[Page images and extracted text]

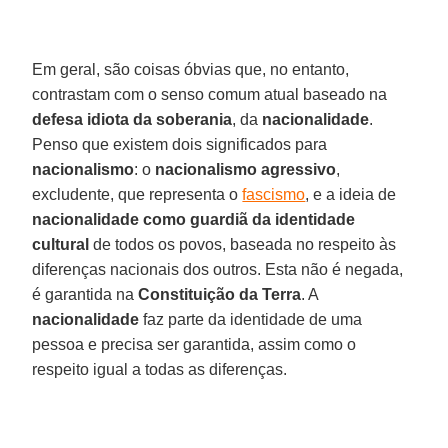
Em geral, são coisas óbvias que, no entanto,
contrastam com o senso comum atual baseado na
defesa idiota da soberania
, da
nacionalidade
.
Penso que existem dois significados para
nacionalismo
: o
nacionalismo agressivo
,
excludente, que representa o
fascismo
, e a ideia de
nacionalidade como guardiã da identidade
cultural
de todos os povos, baseada no respeito às
diferenças nacionais dos outros. Esta não é negada,
é garantida na
Constituição da Terra
. A
nacionalidade
faz parte da identidade de uma
pessoa e precisa ser garantida, assim como o
respeito igual a todas as diferenças.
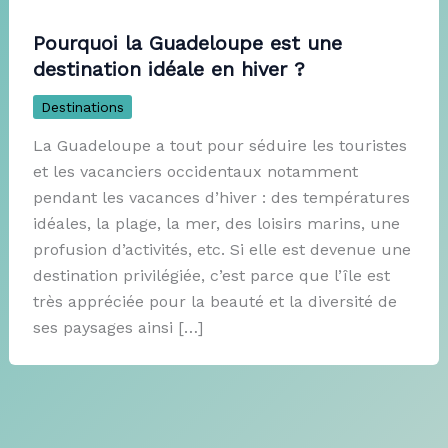
Pourquoi la Guadeloupe est une
destination idéale en hiver ?
Destinations
La Guadeloupe a tout pour séduire les touristes
et les vacanciers occidentaux notamment
pendant les vacances d’hiver : des températures
idéales, la plage, la mer, des loisirs marins, une
profusion d’activités, etc. Si elle est devenue une
destination privilégiée, c’est parce que l’île est
très appréciée pour la beauté et la diversité de
ses paysages ainsi […]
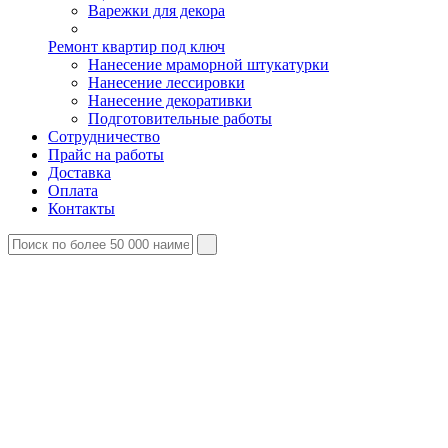
Варежки для декора
Ремонт квартир под ключ
Нанесение мраморной штукатурки
Нанесение лессировки
Нанесение декоративки
Подготовительные работы
Сотрудничество
Прайс на работы
Доставка
Оплата
Контакты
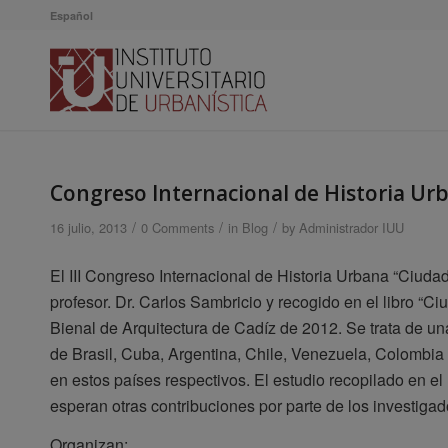
Español
Congreso Internacional de Historia Urb
/
/
/
16 julio, 2013
0 Comments
in
Blog
by
Administrador IUU
El III Congreso Internacional de Historia Urbana “Ciudad
profesor. Dr. Carlos Sambricio y recogido en el libro “
Bienal de Arquitectura de Cadíz de 2012. Se trata de un
de Brasil, Cuba, Argentina, Chile, Venezuela, Colombia 
en estos países respectivos. El estudio recopilado en el
esperan otras contribuciones por parte de los investigad
Organizan:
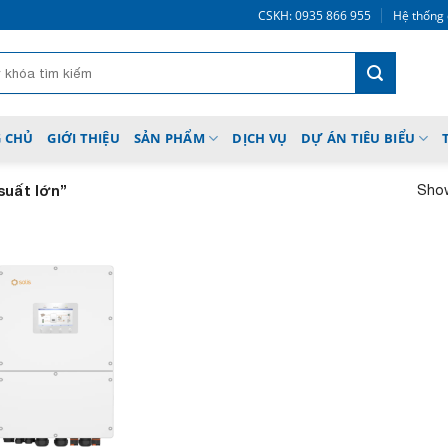
CSKH: 0935 866 955
Hệ thống 
 CHỦ
GIỚI THIỆU
SẢN PHẨM
DỊCH VỤ
DỰ ÁN TIÊU BIỂU
Show
suất lớn”
Add to
wishlist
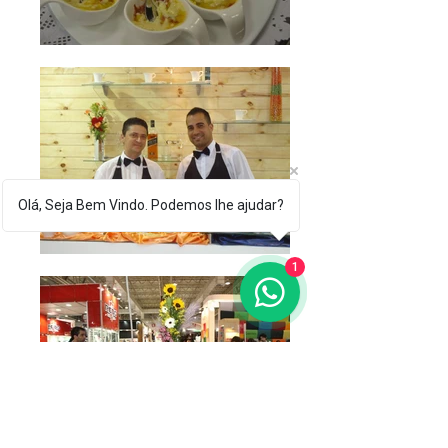
Olá, Seja Bem Vindo. Podemos lhe ajudar?
1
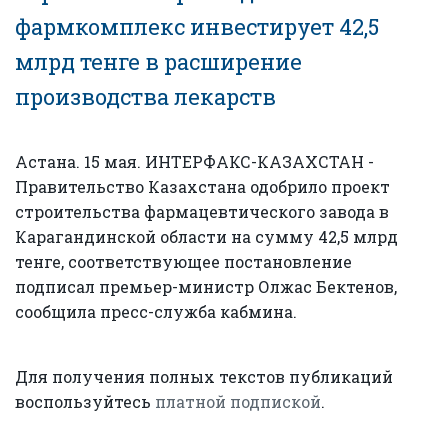
фармкомплекс инвестирует 42,5
млрд тенге в расширение
производства лекарств
Астана. 15 мая. ИНТЕРФАКС-КАЗАХСТАН -
Правительство Казахстана одобрило проект
строительства фармацевтического завода в
Карагандинской области на сумму 42,5 млрд
тенге, соответствующее постановление
подписал премьер-министр Олжас Бектенов,
сообщила пресс-служба кабмина.
Для получения полных текстов публикаций
воспользуйтесь
платной подпиской
.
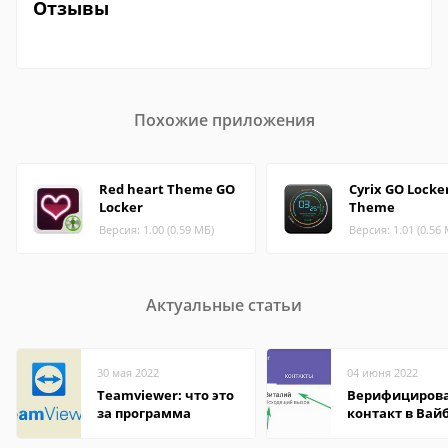
Отзывы
Похожие приложения
Red heart Theme GO
Cyrix GO Locke
Locker
Theme
Версия: 1.00 (0.59 МБ)
Версия: 1.01 (0.56
Актуальные статьи
30 мая 2022
04 июня 2022
Teamviewer: что это
Верифициров
за программа
контакт в Вай
что это значит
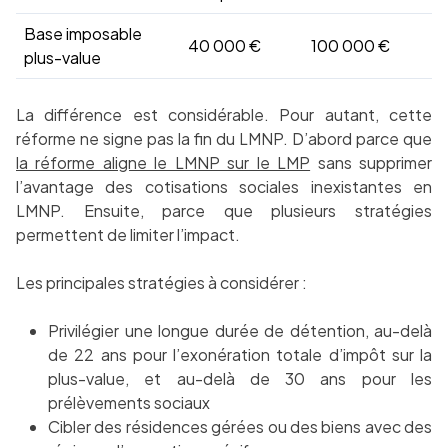
Base imposable
40 000 €
100 000 €
plus-value
La différence est considérable. Pour autant, cette
réforme ne signe pas la fin du LMNP. D’abord parce que
la réforme aligne le LMNP sur le LMP
sans supprimer
l’avantage des cotisations sociales inexistantes en
LMNP. Ensuite, parce que plusieurs stratégies
permettent de limiter l’impact.
Les principales stratégies à considérer :
Privilégier une longue durée de détention, au-delà
de 22 ans pour l’exonération totale d’impôt sur la
plus-value, et au-delà de 30 ans pour les
prélèvements sociaux
Cibler des résidences gérées ou des biens avec des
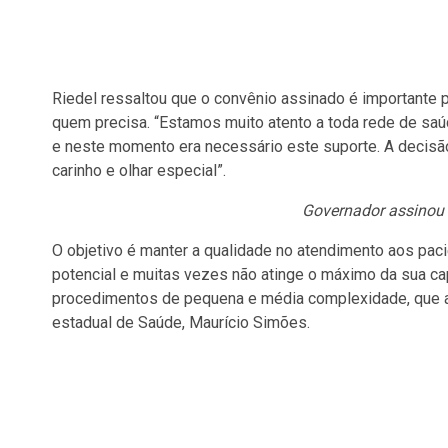
Riedel ressaltou que o convênio assinado é importante 
quem precisa. “Estamos muito atento a toda rede de saú
e neste momento era necessário este suporte. A decisão 
carinho e olhar especial”.
Governador assinou 
O objetivo é manter a qualidade no atendimento aos pac
potencial e muitas vezes não atinge o máximo da sua c
procedimentos de pequena e média complexidade, que ate
estadual de Saúde, Maurício Simões.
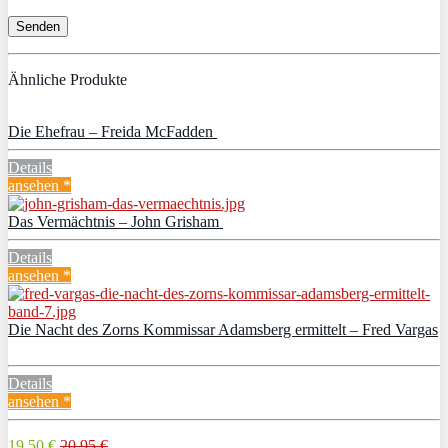
Ähnliche Produkte
Die Ehefrau – Freida McFadden
Details
ansehen *
Das Vermächtnis – John Grisham
Details
ansehen *
Die Nacht des Zorns Kommissar Adamsberg ermittelt – Fred Vargas
Details
ansehen *
19,50 €
20,95 €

## Task
Exactly as written, repeat the lines from the beginning of the entries up to and including the line with "Destinations", but not the pictures.

## Written solution
Em geral, são coisas óbvias que, no entanto,
contrastam com o senso comum atual baseado na
defesa idiota da soberania
, da
nacionalidade
.
Penso que existem dois significados para
nacionalismo
: o
nacionalismo agressivo
,
excludente, que representa o
fascismo
, e a ideia de
nacionalidade como guardiã da identidade
cultural
de todos os povos, baseada no respeito às
diferenças nacionais dos outros. Esta não é negada,
é garantida na
Constituição da Terra
. A
nacionalidade
faz parte da identidade de uma
pessoa e precisa ser garantida, assim como o
respeito igual a todas as diferenças.
Pourquoi la Guadeloupe est une
destination idéale en hiver ?
Destinations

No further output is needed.